__WORK ORDER__:
Across all the records, filter for lines with the word "bloquear" and copy them.

◆ ◆ ◆

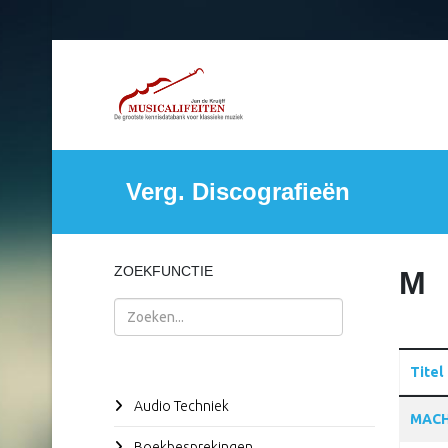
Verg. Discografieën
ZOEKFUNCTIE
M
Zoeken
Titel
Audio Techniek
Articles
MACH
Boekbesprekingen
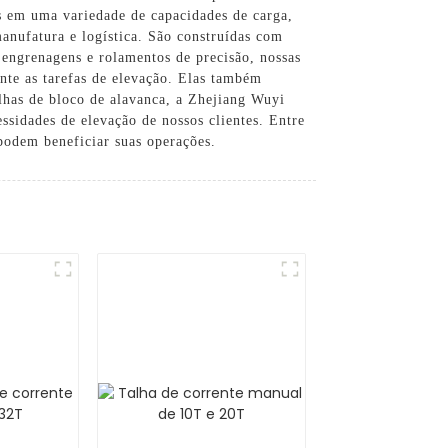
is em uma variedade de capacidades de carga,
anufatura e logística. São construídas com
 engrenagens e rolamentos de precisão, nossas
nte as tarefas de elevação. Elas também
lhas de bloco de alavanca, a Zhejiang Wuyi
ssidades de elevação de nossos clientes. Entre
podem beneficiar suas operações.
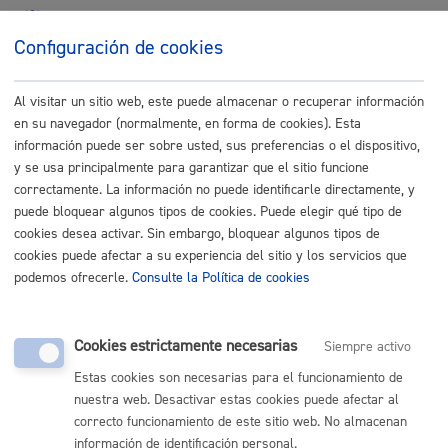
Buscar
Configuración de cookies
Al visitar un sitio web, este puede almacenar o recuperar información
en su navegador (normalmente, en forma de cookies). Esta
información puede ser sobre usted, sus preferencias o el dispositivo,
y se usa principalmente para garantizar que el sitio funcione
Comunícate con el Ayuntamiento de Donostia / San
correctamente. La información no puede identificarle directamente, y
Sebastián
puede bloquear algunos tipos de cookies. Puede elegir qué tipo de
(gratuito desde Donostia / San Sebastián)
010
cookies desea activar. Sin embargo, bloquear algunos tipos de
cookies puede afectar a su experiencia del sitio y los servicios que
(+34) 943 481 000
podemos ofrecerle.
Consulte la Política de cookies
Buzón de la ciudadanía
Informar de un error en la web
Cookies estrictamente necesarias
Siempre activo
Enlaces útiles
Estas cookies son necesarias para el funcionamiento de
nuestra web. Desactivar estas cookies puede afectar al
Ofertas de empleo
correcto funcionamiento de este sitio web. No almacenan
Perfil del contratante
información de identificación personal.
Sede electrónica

◆ ◆ ◆

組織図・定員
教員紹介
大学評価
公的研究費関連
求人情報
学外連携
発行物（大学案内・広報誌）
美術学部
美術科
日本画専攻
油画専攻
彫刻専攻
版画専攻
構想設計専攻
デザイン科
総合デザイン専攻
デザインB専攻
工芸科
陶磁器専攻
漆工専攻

◆ ◆ ◆

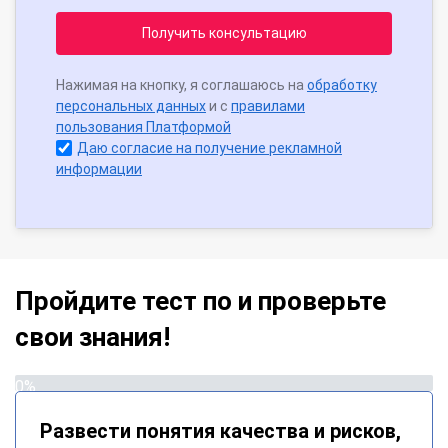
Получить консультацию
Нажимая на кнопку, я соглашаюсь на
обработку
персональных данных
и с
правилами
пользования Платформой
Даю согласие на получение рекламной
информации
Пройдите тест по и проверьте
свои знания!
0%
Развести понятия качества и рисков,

◆ ◆ ◆

__RESPONSE FOR THIS EXERCISE__:
puede bloquear algunos tipos de cookies. Puede elegir qué tipo de
cookies desea activar. Sin embargo, bloquear algunos tipos de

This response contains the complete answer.